Cultural resistance - Resisting Culture
As well as challenging political and social attitudes, the Freedom Theatre seeks to offer an alternative way to fight the occupation and still recruits trainees from its base in the tough Jenin refugee camp where many fighters were born and killed.
"People can choose the way they want to fight back: you can hold a gun, but be dead the next minute, but what about art, what about culture? If you have lived enough you can tell the story.
"We ask how can we best serve the [Palestinian] people, but at the same time we are trying to build a professional company that can perform at a high level, but to also bring back the question: what is the point of theatre? It's not only a tool. It's also a very important way of presenting different causes."
However, the challenges the Freedom Theatre faces in using art and culture to promote, question and resist are stark. Its founder Juliano Mer-Khamis was murdered four years ago in Jenin by a Palestinian. His killer has never been caught, but it's suspected Juliano was a victim of the Theatre's challenging nature of its work in what can be a conservative society. Despite being "angry, afraid and hurt" Nabeel said it was not a difficult decision to continue with the theatre otherwise "Juliano was killed for nothing".

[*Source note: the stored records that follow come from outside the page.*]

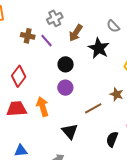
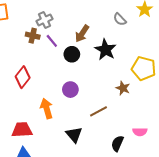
gray cross: (55, 18) -> (44, 20), moved
gray semicircle: (113, 26) -> (120, 19), moved
black circle: (66, 64) -> (72, 54), moved
brown star: (117, 94) -> (123, 88), moved
red trapezoid: (17, 109) -> (22, 130), moved

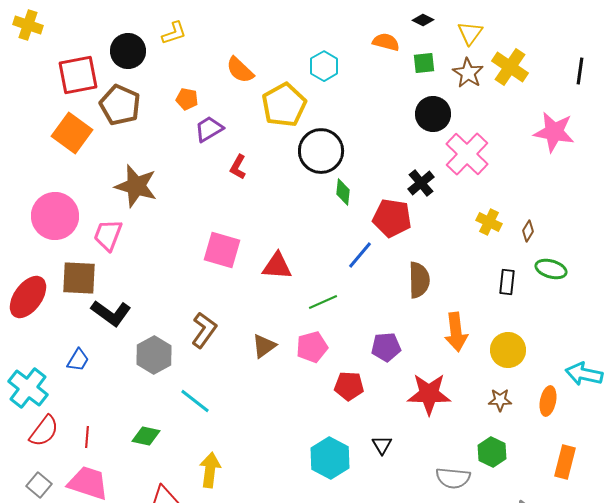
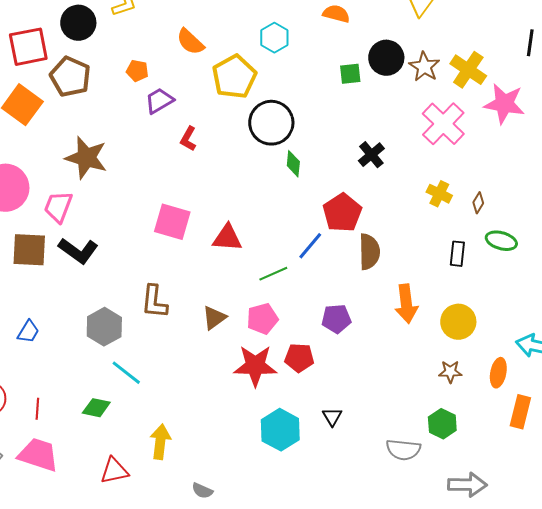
green square: (424, 63) -> (350, 74), moved
yellow cross: (510, 67) -> (468, 70), moved
brown star: (468, 73) -> (424, 67), moved
black circle: (433, 114) -> (386, 58), moved
pink cross: (467, 154) -> (443, 124), moved
red pentagon: (392, 218) -> (342, 213), moved, turned 30
blue line: (360, 255) -> (310, 246), moved
black L-shape: (111, 313) -> (78, 251), moved
brown L-shape: (204, 330) -> (154, 302), turned 150
red star: (429, 394) -> (255, 366), moved
cyan line: (195, 401) -> (126, 373), moved
orange rectangle: (565, 462) -> (520, 412), moved

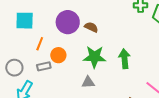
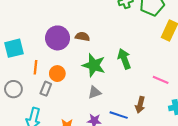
green star: (94, 57) -> (94, 65), turned 30
gray rectangle: (44, 66) -> (46, 89), turned -40
gray circle: (14, 68) -> (13, 89), moved

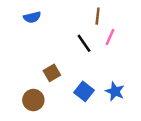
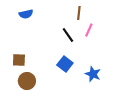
brown square: (52, 73) -> (19, 60), moved, turned 32
blue square: (84, 91) -> (65, 64), moved

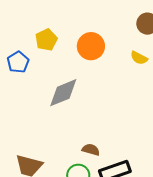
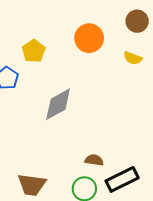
orange circle: (91, 46) -> (89, 38), moved

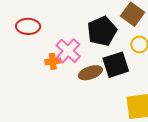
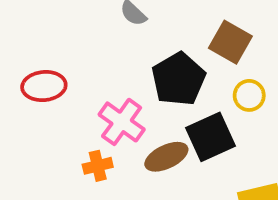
orange cross: (53, 61) -> (98, 166), moved

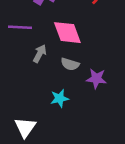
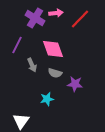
purple line: (20, 27) -> (17, 45), turned -66
gray arrow: (40, 54) -> (32, 65), turned 128

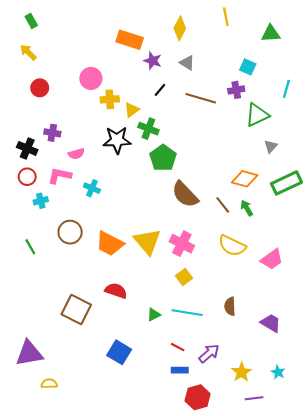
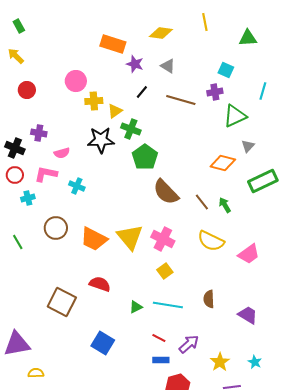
yellow diamond: (180, 28) -> (161, 33), turned 70
orange diamond: (245, 179) -> (223, 163), moved

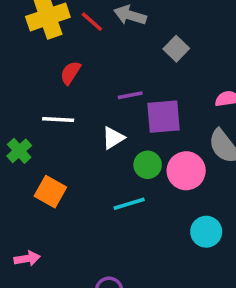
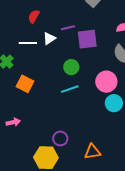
white triangle: (113, 138) -> (49, 38), moved
green circle: (148, 165) -> (71, 67), moved
pink circle: (186, 171) -> (106, 82), moved

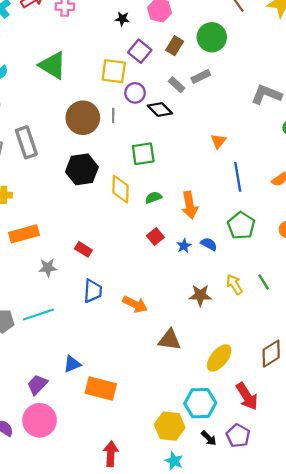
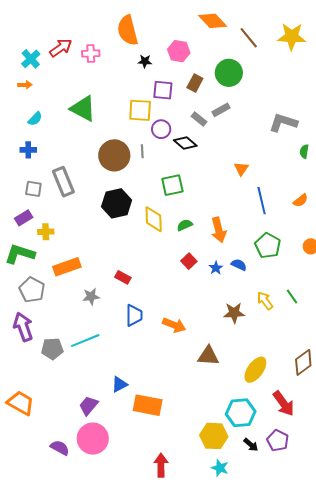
purple square: (140, 51) -> (163, 90), turned -30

"I think we have a love-hate relationship with art in our society. Not only the Freedom Theatre, but almost every theatre in Palestine is struggling to bring it back. One of the best theatre scenes was in the early 1920s, so art was lost in between and people lost their connection to it. Now we are trying to say that art is also another way of resisting different types of occupation, so if people can think about it in this way they can see art in a better way."
But for now the Freedom Theatre is focusing on its first tour of the UK, which begins in Manchester on Wednesday and concludes six weeks later in Glasgow. Nabeel says he hopes it will be a two-way experience; not only informing and performing for a British audience, but also to introduce his company to British society.
"The greatest thing for us is to meet people face-to-face. I want to introduce my team and the Palestinians to British society and speak about and discuss our artistic project; this is the best way if we want to reach people.
"But we are also there to perform theatre and bring back the siege because it was presented in the UK in a very bad way, in my opinion, through the news. And since we are artists involved in a social-political environment, we have the responsibility to present ourselves in a different way from the media.
"That is why it's important to open the questions in the mind of the people when they ask: who are you? What do you think about this? What do you think about that?" An importance confirmed by those who seek to have the play banned and keep minds closed.